However, others reported real reluctance to engage with healthcare services. One described not attending an appointment at the hospital because of their concerns about the risk of contracting COVID-19, and another delayed help seeking for suspected cancer recurrence:

“I had possible signs of a resurgence of the cancer. I had a lump come up on my neck. And we were already in lockdown at that point … And so I put it off, of course, as we usually do, and seeing if it would go away. But two weeks later it was still there … And it was clear I had to do something because I was tearing myself apart with panic...” (female, 70–79, cancer in remission).

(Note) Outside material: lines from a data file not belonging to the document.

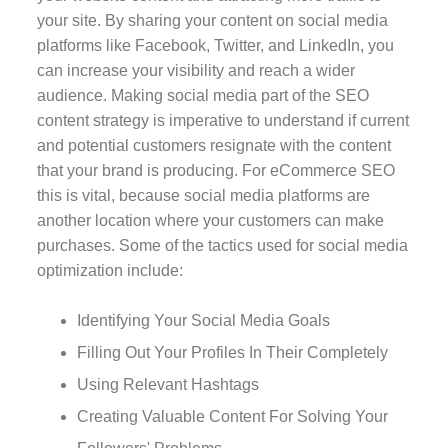
your site. By sharing your content on social media
platforms like Facebook, Twitter, and LinkedIn, you
can increase your visibility and reach a wider
audience. Making social media part of the SEO
content strategy is imperative to understand if current
and potential customers resignate with the content
that your brand is producing. For eCommerce SEO
this is vital, because social media platforms are
another location where your customers can make
purchases. Some of the tactics used for social media
optimization include:
Identifying Your Social Media Goals
Filling Out Your Profiles In Their Completely
Using Relevant Hashtags
Creating Valuable Content For Solving Your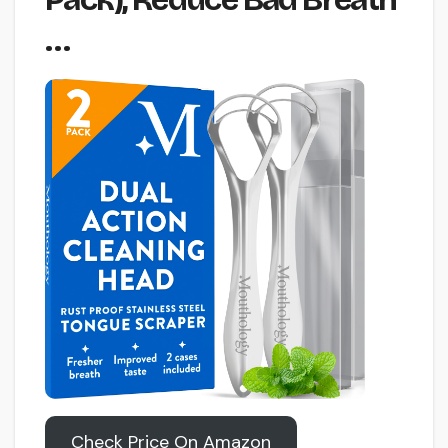
…
Check Price On Amazon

Postponement of non-essential treatments

Some participants had non-essential treatments or appointments postponed. Some were in agreement with this decision, while others experienced disappointment (despite understanding the necessity of it):

“I should have seen my neurologist in January … but that got cancelled. I contacted [the hospital] and got an answer phone, then I was told that the neurologist would be getting in touch and she never was …. A bit disappointed and I do feel like I think what I’ve got is a pretty serious condition, but it’s obviously regarded as not that important at the moment … but I can understand why” (male, 60–69, neurological condition).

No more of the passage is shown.